La colpa medica non sussiste nel caso di una malattia di estrema gravità. Lo ho stabilito la Corte di Cassazione, con la sentenza n. 4587/2022, che ha confermato la pronuncia con la quale la Corte di appello di Genova aveva respinto la richiesta di risarcimento formulata dal coniuge di una paziente deceduta a causa di una infezione insorta durante il trattamento di fibrosi polmonare eseguito nell’ Ospedale San Martino di Genova, struttura presso il quale la paziente era stata ricoverata, dopo che la patologia le era stata causalmente diagnosticata da un altro ospedale in occasione di un sinistro stradale.
La vicenda processuale
Il coniuge della paziente aveva citato in giudizio, dinanzi al Tribunale di Genova, l’Ospedale San Martino e due sanitari, il primario di pneumologia del nosocomio e il medico curante della paziente, al fine di sentirli dichiarare responsabili della morte della donna per «tardiva individuazione della fibrosi polmonare» e per «inadeguato trattamento della malattia», eseguito senza il preventivo consenso della paziente, con conseguente condanna al risarcimento dei danni. A suo dire, il medico curante sarebbe stato responsabile dell’evento per « aver omesso di diagnosticare tempestivamente la malattia» e per aver «avallato» la terapia seguita dal primario dell’Ospedale San Martino, mentre quest’ultimo avrebbe «inopinatamente» disatteso le indicazioni terapeutiche dei precedenti sanitari che avevano diagnosticato la malattia » e violato l’obbligo del consenso informato.

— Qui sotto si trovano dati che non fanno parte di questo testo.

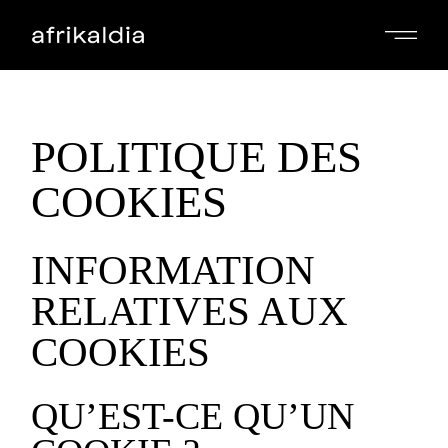
Skip
to
the
content
POLITIQUE DES
COOKIES
INFORMATION
RELATIVES AUX
COOKIES
QU’EST-CE QU’UN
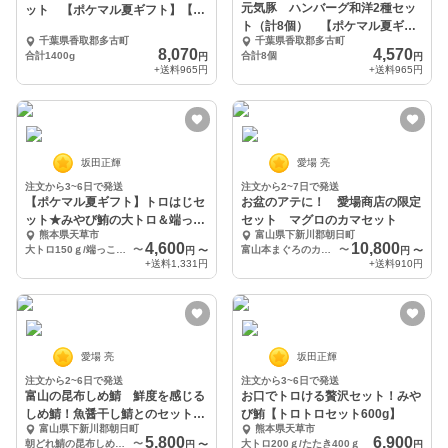
元気豚 ハンバーグ和洋2種セッ
ット 【ポケマル夏ギフト】【ギ
ト（計8個） 【ポケマル夏ギフ
フト】
千葉県香取郡多古町
千葉県香取郡多古町
ト】【ギフト】
8,070
4,570
合計1400g
合計8個
円
円
+送料
965円
+送料
965円
坂田正輝
愛場 亮
注文から3~6日で発送
注文から2~7日で発送
【ポケマル夏ギフト】トロはじセ
お盆のアテに！ 愛場商店の限定
ット★みやび鮪の大トロ＆端っこ
セット マグロのカマセット
熊本県天草市
富山県下新川郡朝日町
ちゃん
4,600
10,800
大トロ150ｇ/端っこちゃん200ｇ
〜
富山本まぐろのカマ1個、ホタルイカ沖漬け2pc、ホタルイカ燻製2pc
〜
円
〜
円
〜
+送料
1,331円
+送料
910円
愛場 亮
坂田正輝
注文から2~6日で発送
注文から3~6日で発送
富山の昆布しめ鯖 鮮度を感じる
お口でトロける贅沢セット！みや
しめ鯖！魚醤干し鯖とのセットも
び鮪【トロトロセット600g】
富山県下新川郡朝日町
熊本県天草市
おすすめ
5,800
6,900
朝どれ鯖の昆布しめ鯖 大中サイズ 半身×3pc
〜
大トロ200ｇ/たたき400ｇ
円
〜
円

Richieste che erano state accolte solo in parte: il Tribunale aveva escluso la colpa medica e riconosciuto i danni da mancato consenso informato, liquidati in via equitativa nella misura di euro 3,333 oltre agli interessi legali.

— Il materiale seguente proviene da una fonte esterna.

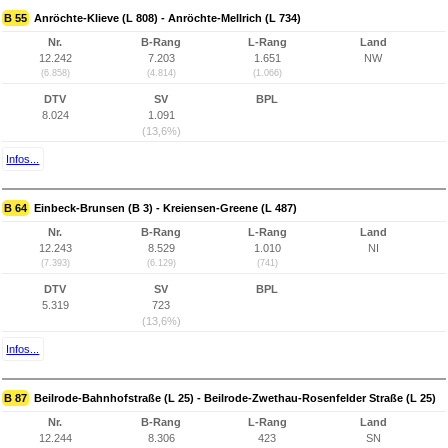
B 55
Anröchte-Klieve (L 808) - Anröchte-Mellrich (L 734)
Nr.
B-Rang
L-Rang
Land
12.242
7.203
1.651
NW
(6.858)
(4.814)
(1.066)
DTV
SV
BPL
8.024
1.091
(13,6%)
Infos...
B 64
Einbeck-Brunsen (B 3) - Kreiensen-Greene (L 487)
Nr.
B-Rang
L-Rang
Land
12.243
8.529
1.010
NI
(7.393)
(6.129)
(741)
DTV
SV
BPL
5.319
723
(13,6%)
Infos...
B 87
Beilrode-Bahnhofstraße (L 25) - Beilrode-Zwethau-Rosenfelder Straße (L 25)
Nr.
B-Rang
L-Rang
Land
12.244
8.306
423
SN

Decisione che la Corte di appello aveva condiviso. Ad avviso del Collegio, la quantificazione del danno per violazione del diritto al consenso informato era stata equilibrata («la paziente, quand’anche regolarmente informata per iscritto che la terapia immunodepressiva avrebbe potuto provocarle delle infezioni, non si sarebbe negata a tale terapia, avuto riguardo alla estrema gravità della sua malattia ed all’assenza, almeno all’epoca, di altre concrete ed efficaci soluzioni terapeutiche»), fermo restando la conferma dell’assenza di colpa dei sanitari, dal momento che dall’istruttoria dibattimentale e dall’esame dei testi era emerso che:
- il medico curante aveva visitato la paziente un « anno prima» che la fibrosi polmonare fosse diagnosticata;
- la paziente era affetta da una « grave e veloce malattia polmonare con prognosi infausta»;
- la terapia immunosoppressiva somministrata dall’ Ospedale San Martino «era quella prevista, all’epoca, dallo stato dell'arte»;
- l'infezione cagionata dalla terapia rientrava tra «gli effetti collaterali inevitabili di ogni cura a cui si ricorre nei casi estremi»;
- il medico curante «rispetto ai medici specialisti di un determinato reparto ospedaliero, non aveva […] né le competenze specialistiche, per sindacare l’operato terapeutico dei sanitari ospedalieri, né il potere di condizionar[ne] le condotte, né alcuna compartecipazione alle scelte di essi, restando, sostanzialmente al pari di un congiunto del ricoverato un mero visitatore».
La sentenza della Cassazione
Dinanzi alla Cassazione il marito della paziente aveva chiesto l’annullamento la sentenza della Corte di appello per difetto di motivazione, in relazione alla responsabilità dei medici per omessa diagnosi e corresponsabilità per le scelte terapeutiche, nonché in ordine ai criteri relativi alla quantificazione del danno. Richiesta che il Supremo Collegio ha ritenuto inammissibile ai sensi dell’articolo 360, primo comma, n. 5 del codice di procedura civile, che esclude la possibilità di ricorrere in Cassazione quando la pronuncia del giudice d’appello conferma le medesime ragioni di fatto poste a base della decisione formulata dal giudice di primo grado.